The car park and picnic area at Clay Bank is a popular stop for its dramatic views across the Cleveland plain, with the twin landmarks of Roseberry Topping and the Captain Cook Monument rising in the distance. This circular 3-mile walk makes the best of the sweeping views while also offering a shady route through Greenhow Plantation.

Walk info

Great for:
woodland wanders, nature nuts, big-sky views
Length:
3 miles (4.8km)
Time:
1 hour 30 minutes
Start/Finish:
Forestry Commission car park at Clay Bank, B1257 Helmsley to Stokesley road
Grid Ref:
NZ 572 035
OS Map:
Ordnance Survey OL26
Refreshments:
Chop Gate (2¾ miles/4.4km south)
Toilets:
Chop Gate Village Hall

About this walk

WalkThe first short section of the route is along a minor road, with the rest of the walk along well-defined forest tracks. There are several uphill and downhill sections, but no stiles. The walk is mostly on Forestry Commission access land, and so tracks may occasionally be closed for tree felling or other operations, although the land is usually always open at weekends.

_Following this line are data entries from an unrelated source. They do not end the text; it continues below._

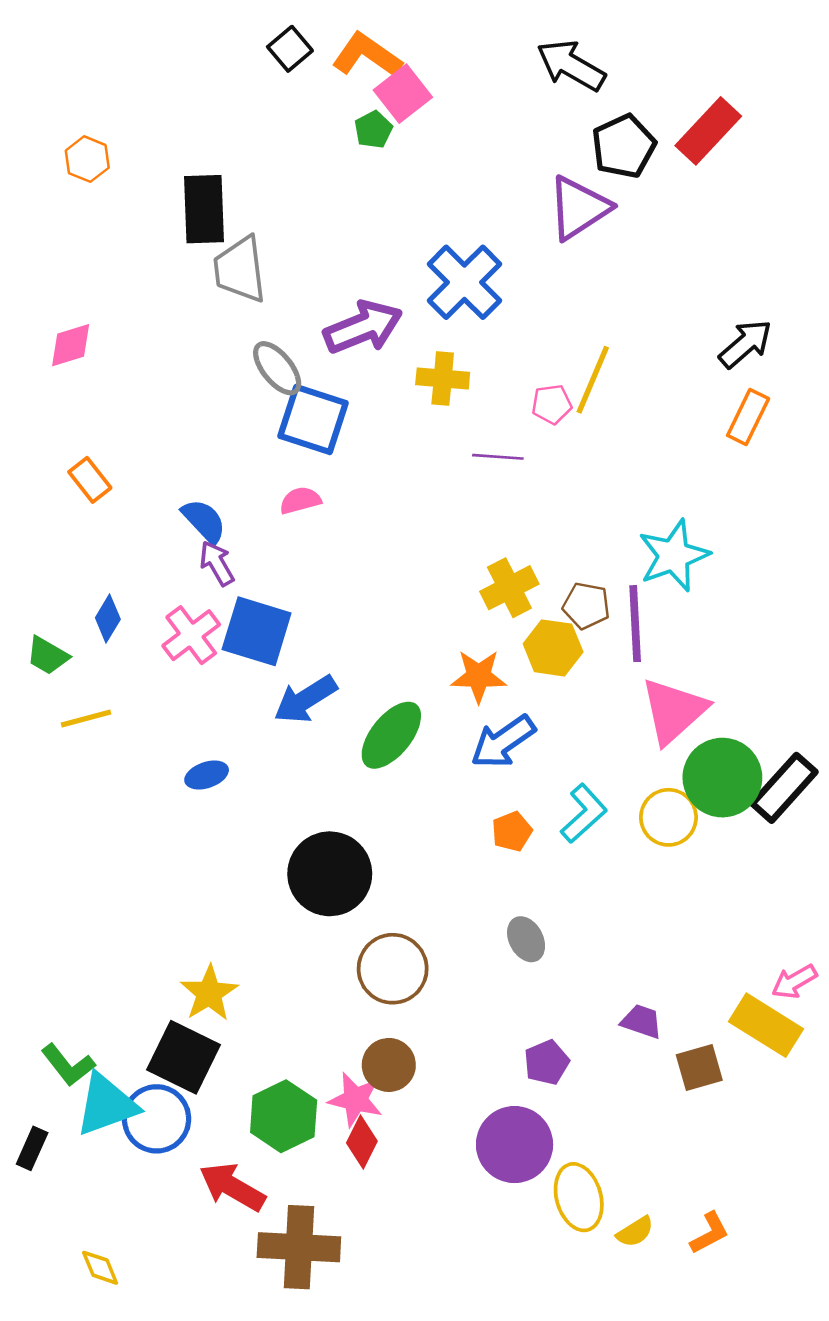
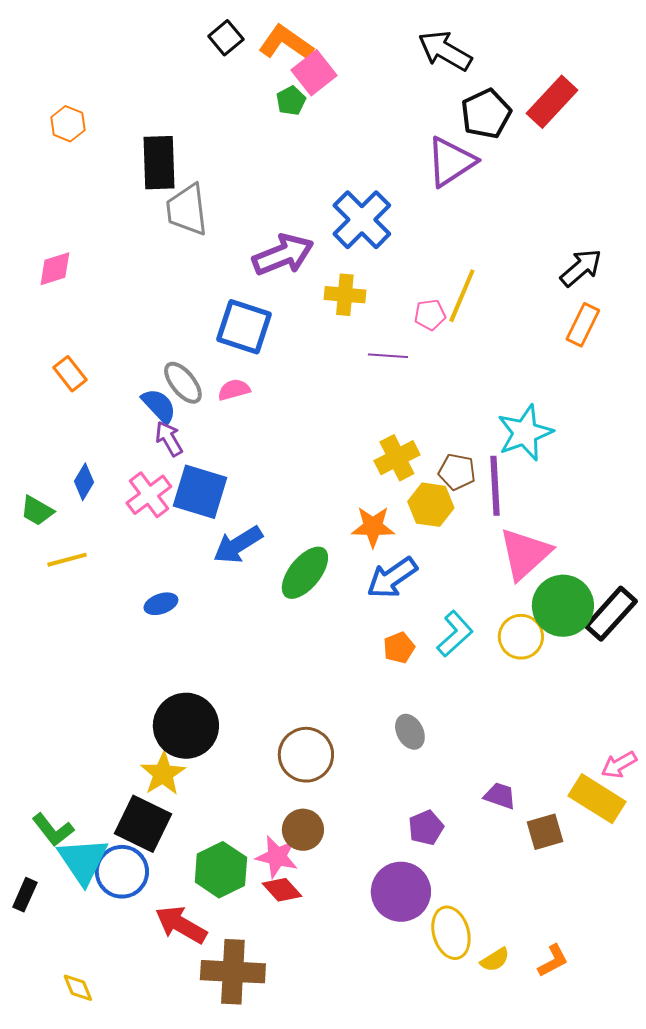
gray ellipse: (277, 368) -> (183, 383), moved
black circle: (330, 874) -> (186, 726), moved
cyan triangle: (106, 1105) -> (83, 861), turned -44
red diamond: (362, 1142) -> (282, 890), turned -69

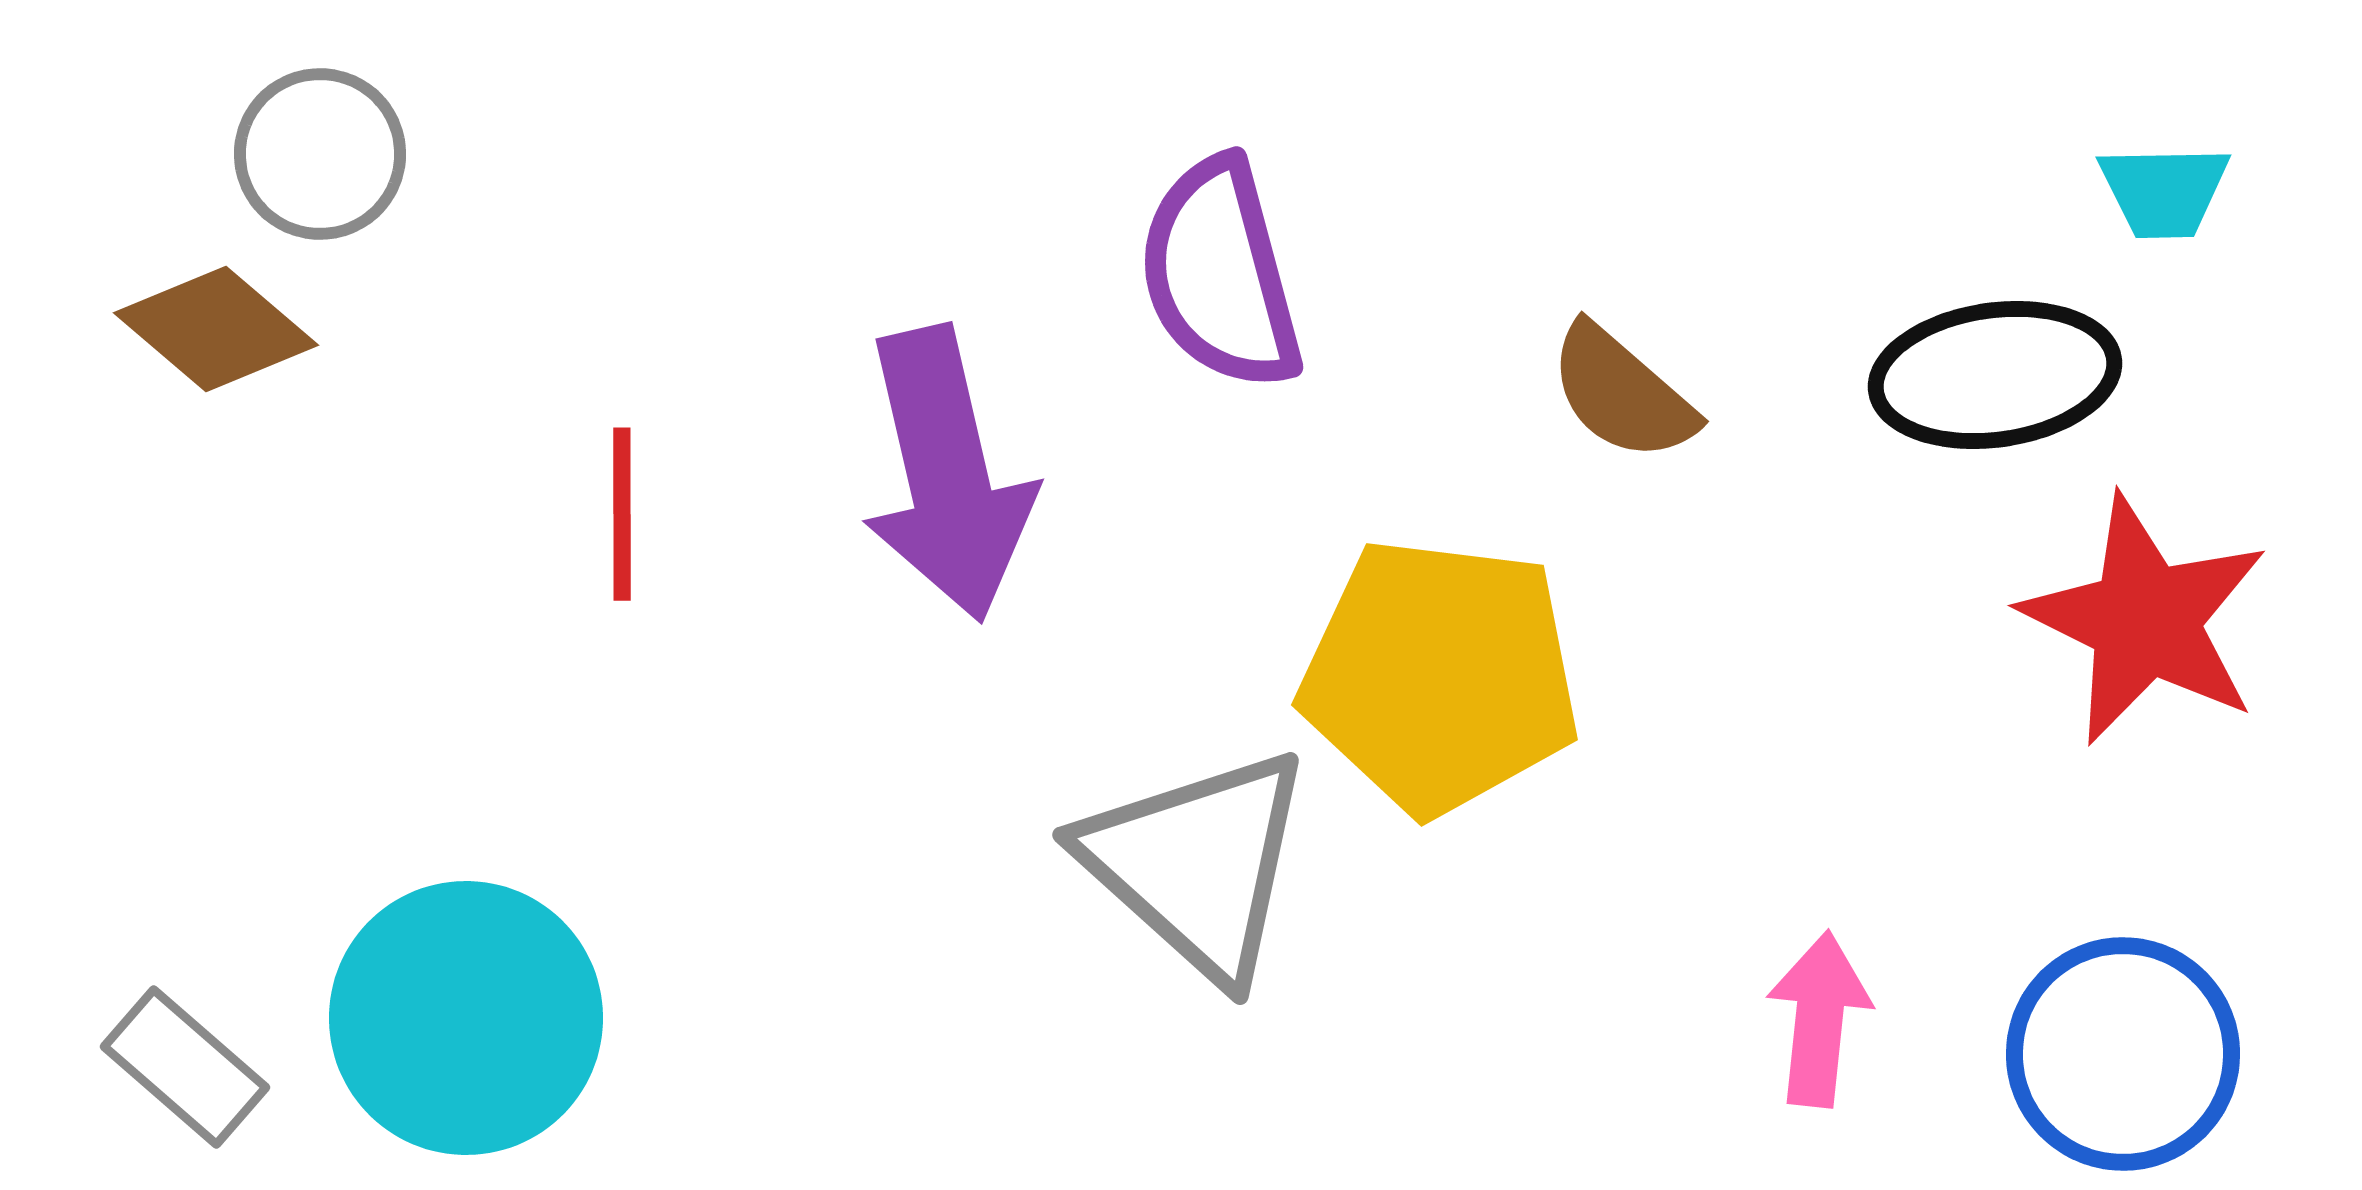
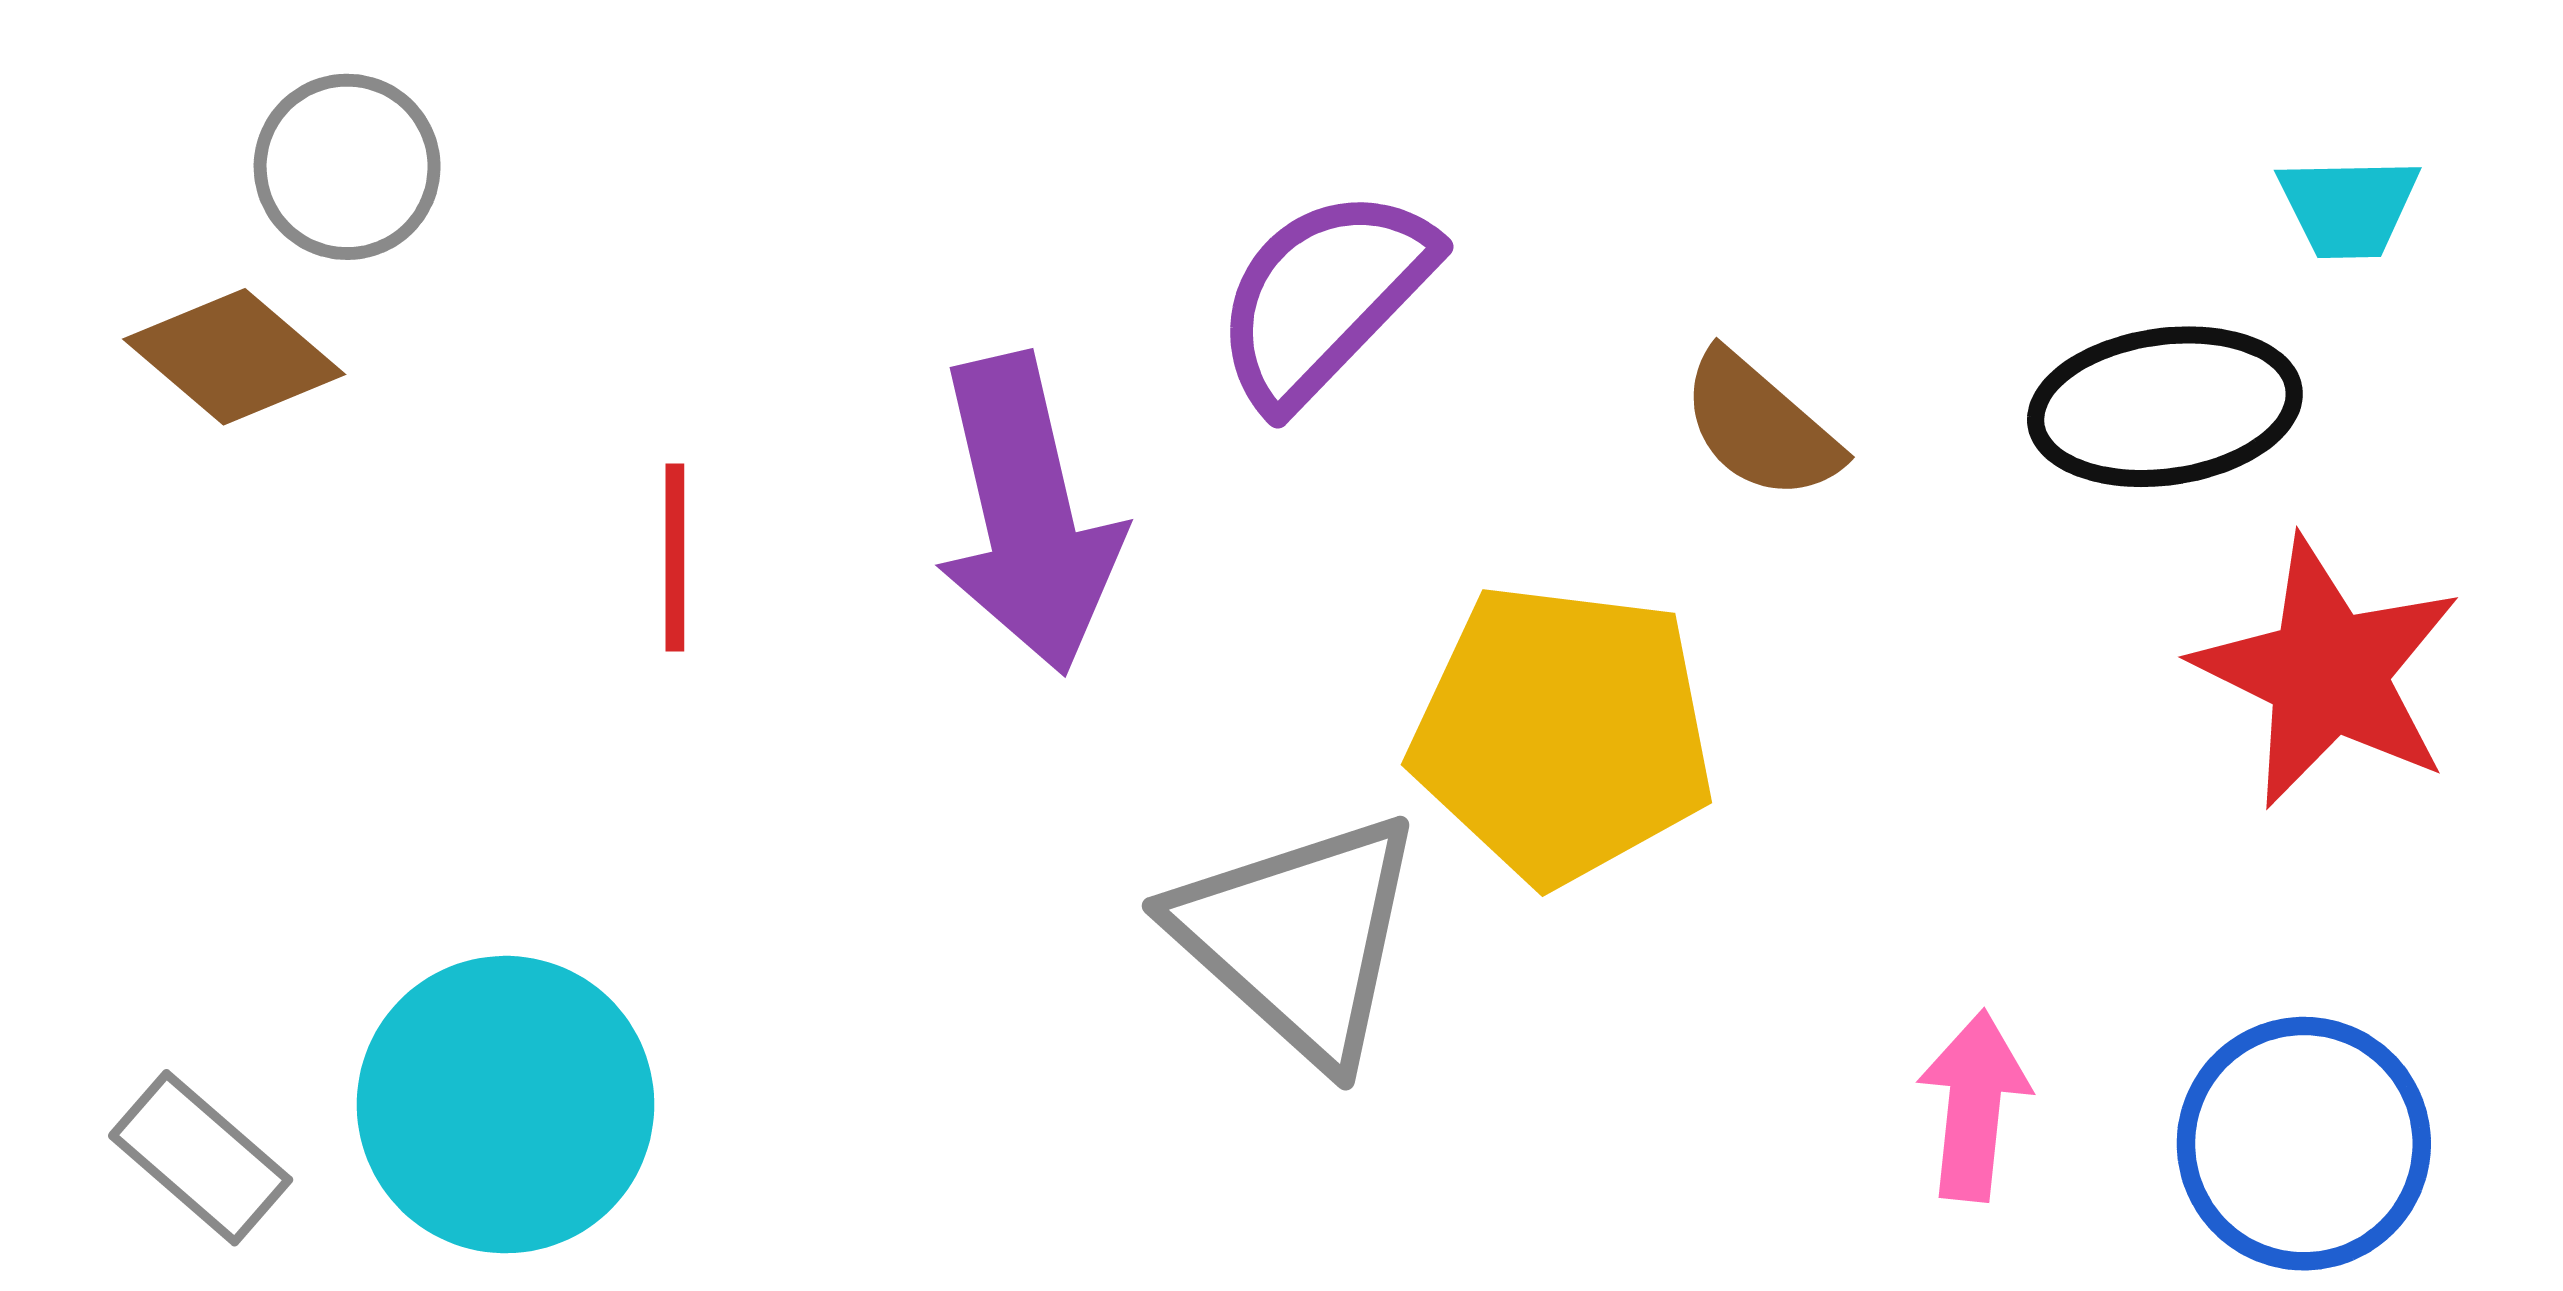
purple semicircle: (1220, 274) -> (1324, 297), turned 59

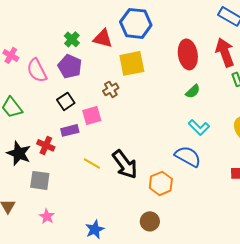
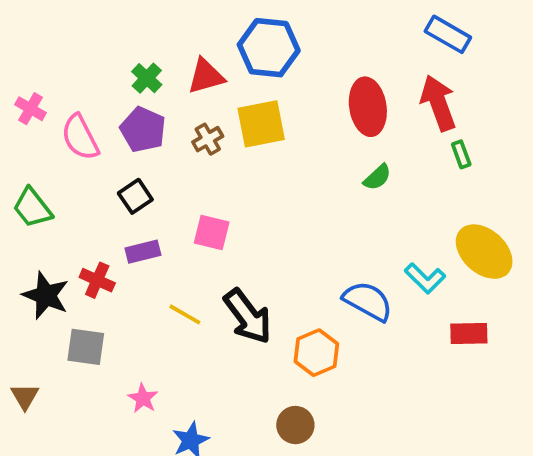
red triangle: (103, 38) -> (206, 76), turned -30
brown cross: (111, 89) -> (208, 139), moved
pink square: (92, 115) -> (212, 233), moved, turned 30
cyan L-shape: (199, 127) -> (425, 278), moved
pink star: (47, 216) -> (143, 398), moved

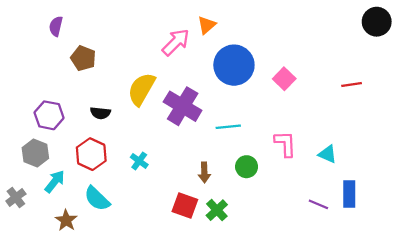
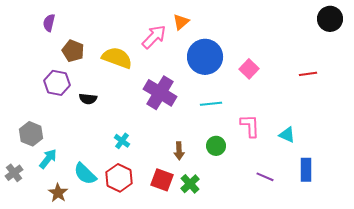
yellow semicircle: (141, 89) -> (117, 58), moved, turned 80
purple hexagon: (49, 115) -> (57, 83), moved
cyan line: (228, 127) -> (211, 104), moved
red hexagon: (91, 154) -> (119, 178), moved
purple line: (318, 204) -> (265, 177), moved

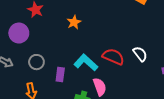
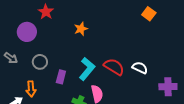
white semicircle: (140, 54) -> (140, 68), turned -35
cyan L-shape: (86, 63) -> (87, 69), turned 80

DogsYou can let your dog off the lead in Forestry Commission woods, but always make sure they are under control. Greenhow Plantation is used by horse-riders – please keep your dog on a lead when horses pass.

Greenhow Plantation

The Forestry Commission has a long-term plan to restore the ancient woodland at Ingleby Greenhow and create varying habitats for wildlife and plants. Where conifers have been cleared, their place has been quickly taken by alder, rowan, willow, oak and birch. Eventually, almost half the woodland here will feature native trees – a stark contrast with the past when conifers were planted en masse after World War I to provide a strategic timber resource for the country.

However, natural regeneration and woodland restoration has its own challenges. Birch, for example, grows faster than other the species and needs thinning out so that all the trees can flourish. It doesn't go to waste though. Birch timber from Greenhow is used to build and repair racecourse fences and ends up at racecourses right across Britain.